Tomas Mulcahy gave Cork a badly needed boost when he scored their second goal of the match nine minutes into the second-half.
Not long afterwards the game took another decisive fork in the road when Galway’s Martin Naughton raced through on goal but his fiercely struck shot hit Cork goalkeeper Ger Cunningham in the face.
Another Cork goal from Mark Foley gave them further momentum, and then the match was effectively decided in the space of 90 seconds when John Fitzgibbon struck for his fifth and sixth goals of the championship campaign.
He’d also set up Hennessy for the first goal of the day, and Hennessy returned the favour for the fifth and final one that effectively sealed Cork’s victory.
“I remember Tomas Mul slipping a ball to me and I ran in and passed it to John Fitz,” says Hennessy. “It wasn’t one of the best passes, but he still stuck it.
“He was one of the best when it came to ground strokes like that.
“He wouldn’t wear a helmet because he was into Christy Ring, big-time. He was a Glen (Rovers) man and before every match he’d play for Cork he would visit Christy’s statue or he’d visit his grave.
“And because Christy Ring never wore a helmet he wouldn’t wear one either. John got his skull fractured once, but still that didn’t persuade him to wear the helmet.
“He was a gas man altogether. I remember someone saying to him at half-time in the dressing-room once, “John, would you ever pass me that ball?”
“He says, 'I’ll tell you now, I don’t pass the ball to inferior players. So I don’t pass the ball'. He was gas!”
The 1990 All-Ireland Final triumph remains one of the satisfying in the extensive canon of great Cork hurling victories.
Not just because it was a fairly unexpected one, but because they won it with the sort of style and panache that has always been the calling card of successful Cork hurling teams.
"It was a great one to win," says O'Gorman. "Back then it was often won that way, out of the blue. The traditional counties could produce a team from nowhere and win one.
"It was a very warm day and the match was over like a flash. It was just non-stop the whole time.

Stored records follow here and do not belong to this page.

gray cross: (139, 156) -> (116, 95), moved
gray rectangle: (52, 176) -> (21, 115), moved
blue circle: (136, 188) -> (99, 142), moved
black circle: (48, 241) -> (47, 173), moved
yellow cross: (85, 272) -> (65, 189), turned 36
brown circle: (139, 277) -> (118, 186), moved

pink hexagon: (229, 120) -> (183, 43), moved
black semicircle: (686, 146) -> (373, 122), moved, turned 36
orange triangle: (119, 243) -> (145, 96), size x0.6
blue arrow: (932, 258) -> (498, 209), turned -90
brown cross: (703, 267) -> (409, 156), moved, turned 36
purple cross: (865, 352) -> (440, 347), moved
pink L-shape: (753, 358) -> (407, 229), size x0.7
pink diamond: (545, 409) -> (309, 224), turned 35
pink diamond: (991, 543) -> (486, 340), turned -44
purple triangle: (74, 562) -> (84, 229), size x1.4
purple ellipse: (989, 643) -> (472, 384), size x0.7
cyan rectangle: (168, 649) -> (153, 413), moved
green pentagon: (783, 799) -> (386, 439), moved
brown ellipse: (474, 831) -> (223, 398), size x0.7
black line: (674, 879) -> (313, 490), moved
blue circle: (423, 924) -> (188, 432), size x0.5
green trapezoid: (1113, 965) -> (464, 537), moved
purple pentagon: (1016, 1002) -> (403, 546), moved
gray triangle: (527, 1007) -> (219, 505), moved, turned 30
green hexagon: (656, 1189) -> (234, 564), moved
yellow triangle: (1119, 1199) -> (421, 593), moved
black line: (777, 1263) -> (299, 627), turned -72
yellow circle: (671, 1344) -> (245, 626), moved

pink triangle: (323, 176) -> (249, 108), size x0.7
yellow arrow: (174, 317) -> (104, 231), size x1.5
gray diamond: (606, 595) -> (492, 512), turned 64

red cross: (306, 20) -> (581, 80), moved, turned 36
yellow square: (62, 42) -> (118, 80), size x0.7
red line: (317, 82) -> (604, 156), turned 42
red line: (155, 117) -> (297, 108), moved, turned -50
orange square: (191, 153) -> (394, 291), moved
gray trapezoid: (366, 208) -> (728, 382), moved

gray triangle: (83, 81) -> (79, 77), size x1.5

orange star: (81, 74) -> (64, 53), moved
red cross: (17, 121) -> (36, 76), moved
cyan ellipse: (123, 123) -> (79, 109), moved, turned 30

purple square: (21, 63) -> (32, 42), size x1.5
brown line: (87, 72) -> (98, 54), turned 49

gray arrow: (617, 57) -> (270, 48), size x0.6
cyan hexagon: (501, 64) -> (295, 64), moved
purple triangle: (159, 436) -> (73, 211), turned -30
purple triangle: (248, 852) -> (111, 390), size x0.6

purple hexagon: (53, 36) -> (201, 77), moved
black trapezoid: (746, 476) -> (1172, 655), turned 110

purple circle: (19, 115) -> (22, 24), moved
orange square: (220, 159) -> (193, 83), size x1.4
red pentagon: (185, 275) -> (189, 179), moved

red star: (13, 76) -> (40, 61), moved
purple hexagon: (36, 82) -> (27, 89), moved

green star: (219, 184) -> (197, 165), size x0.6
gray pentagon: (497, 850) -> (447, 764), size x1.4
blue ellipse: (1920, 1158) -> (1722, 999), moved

"I hardly knew what the score was during the match because you were just so involved in the game you'd hardly know what was happening.
"You just kept the head down and kept going, but I'd say it was an entertaining match for the people watching."
Scorers for Cork: John Fitzgibbon 2-1, Kevin Hennessy 1-4, Tomas Mulcahy 1-2, Mark Foley 1-1 Teddy McCarthy 0-3, Tony O’Sullivan 0-2, Kieran McGuckin 0-1, Ger Fitzgerald 0-1
Scorers for Galway: Joe Cooney 1-7, Noel Lane 0-4, Brendan Lynskey 1-0, Martin Naughton 0-4, Eanna Ryan 0-2, Tony Keady 0-1, Michael McGrath 0-1, Michael Coleman 0-1, Anthony Cunningham 0-1.
CORK: Ger Cunningham; John Considine, Denis Walsh, Seán O'Gorman; Seanie McCarthy, Jim Cashman, Kieran McGuckin; Brendan O'Sullivan, Teddy McCarthy; Ger Fitzgerald, Mark Foley, Tony O'Sullivan; Tomás Mulcahy, Kevin Hennessy, John Fitzgibbon. Subs: David Quirke for McGuckin, Cathal Casey for Brendan O'Sullivan.
GALWAY: John Commins; Dermot Fahy, Seán Treacy, Ollie Kilkenny; Pete Finnerty, Tony Keady, Gerry McInerney; Michael Coleman, Pat Malone; Anthony Cunningham, Joe Cooney, Martin Naughton; Michael McGrath, Noel Lane, Eanna Ryan. Subs: Tom Monaghan for Malone; Brendan Lynskey for Cunningham.